Shootings, rammings & cursing | Road rage incidents on the rise

Violent road rage is on the rise.

CHARLOTTE, N.C. -- Violent road rage is on the rise and it's a dangerous behavior that can leave scary consequences.

Law enforcement is seeing a drastic increase in driver-involved shootings, even using their vehicles as weapons.

In the most recent case, the driver is telling NBC Charlotte someone rammed his car trying to run him off the road.

"It was just like something you'd see out of a movie," said Thomas Casey, a road rage victim.

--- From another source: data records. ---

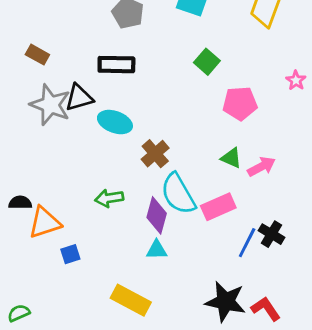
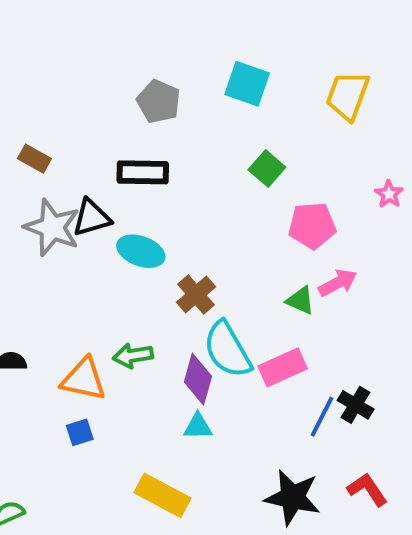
pink arrow: (261, 167) -> (338, 283), moved
orange triangle: (45, 223) -> (84, 379), moved, turned 30
red L-shape: (266, 309) -> (367, 489), moved

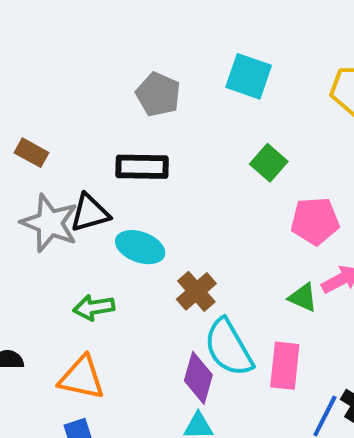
green arrow: (133, 356) -> (94, 307), moved
pink rectangle: (283, 367) -> (285, 366), turned -60

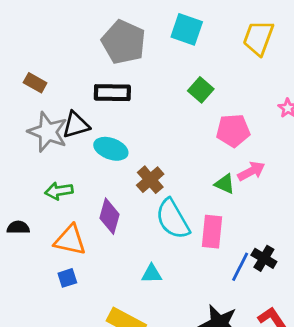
gray pentagon: (158, 94) -> (124, 42), size x1.4
green arrow: (94, 307) -> (59, 191), moved
purple diamond: (198, 378) -> (109, 216), moved

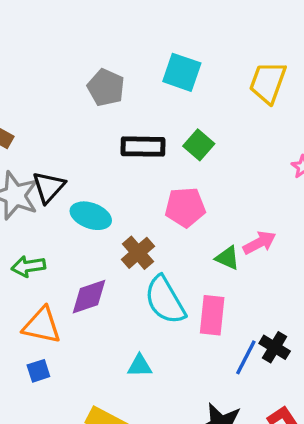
gray pentagon: (124, 42) -> (106, 88), size x0.7
black rectangle: (112, 93) -> (143, 147), moved
black triangle: (76, 125) -> (49, 187), turned -32
pink pentagon: (233, 131) -> (185, 207), moved
purple diamond: (109, 216) -> (89, 297), turned 56

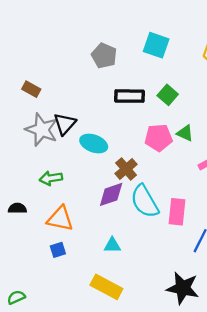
green triangle: (227, 258) -> (185, 133), moved
purple diamond: (89, 297) -> (111, 194), moved
cyan triangle: (140, 366) -> (112, 245), moved

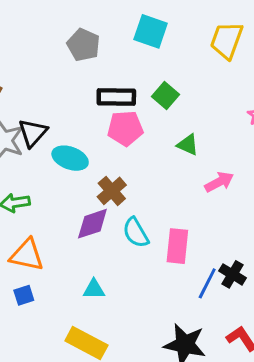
pink pentagon: (158, 138) -> (125, 128), moved
cyan semicircle: (145, 201) -> (136, 233), size x0.7

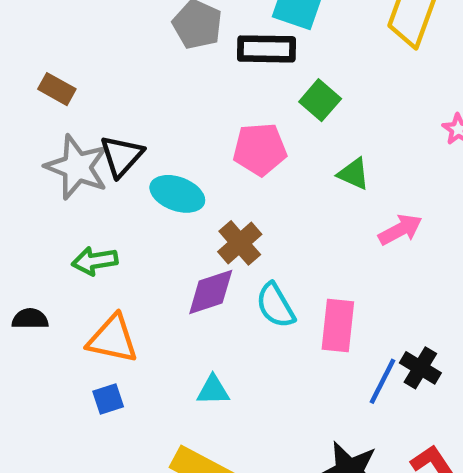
black rectangle: (116, 97) -> (266, 49), moved

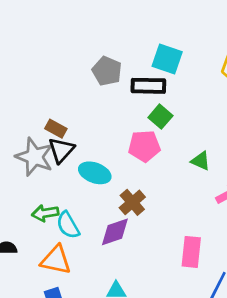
brown rectangle: (57, 89) -> (56, 129), moved
green square: (320, 100) -> (160, 117), moved
cyan semicircle: (275, 305) -> (68, 225), moved

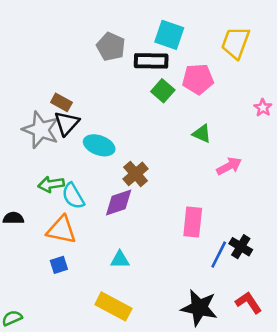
pink pentagon: (144, 146) -> (198, 79), moved

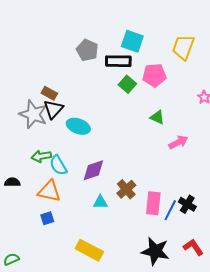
brown cross: (136, 174) -> (126, 189), moved
pink rectangle: (193, 222) -> (153, 203), moved
cyan triangle: (120, 260) -> (100, 202), moved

"He's flipping you off, he's cursing at you and then he decides to use his car as a weapon and then ram you... what's going through your head?" asked NBC Charlotte's Xavier Walton

"It really scared me and to be honest, I didn't know if once he hit me was I going to spin out and ever see my kids again," said Casey.

Thomas experienced textbook road rage and he's not alone. In recent weeks, NBC Charlotte has investigated several cases just like his.

"Is this man trying to kill me right now? What is going on?" questioned Tiffany Sterling, a road rage victim.

There was also a similar situation in Gastonia on Halloween, creating a real-life horror story.

"He shot through my baby's window," a man told 911 dispatchers.

Just hours after the road rage incident on I-85, there was another one on I-77 in Charlotte.

However, stories like these stretch far beyond Carolina's borders.

"They start fighting," said a witness to road rage. "One got on top of the other and pulled out gun shot her in the gut."

In Oklahoma, videos show the driver of a truck spinning out a red car. Dozens have happened more just like it across the country.

In Texas, a driver pointed a gun at someone and in California, a motorcyclist and a driver ignite a chain reaction crash. Both incidents were caught on camera.

According to AAA, nearly 80 percent of drivers have admitted experiencing significant anger behind the wheel. More than 8 million drivers have engaged in an extreme form of road rage including ramming another car or confronting a driver.

"A bullet has no one's name on it and we should remember we are carrying precious cargo," said Tiffany Wright, a AAA spokesperson.